Transcribed page contents:
--------------------------------

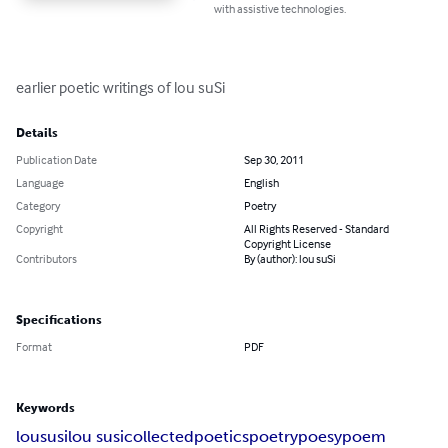
with assistive technologies.
earlier poetic writings of lou suSi
Details
Publication Date
Sep 30, 2011
Language
English
Category
Poetry
Copyright
All Rights Reserved - Standard
Copyright License
Contributors
By (author): lou suSi
Specifications
Format
PDF
Keywords
lou
susi
lou susi
collected
poetics
poetry
poesy
poem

--------------------------------

Exercise description » Restate every line above word for word. Do not carry over the images.

Worked solution »
with assistive technologies.
earlier poetic writings of lou suSi
Details
Publication Date
Sep 30, 2011
Language
English
Category
Poetry
Copyright
All Rights Reserved - Standard
Copyright License
Contributors
By (author): lou suSi
Specifications
Format
PDF
Keywords
lou
susi
lou susi
collected
poetics
poetry
poesy
poem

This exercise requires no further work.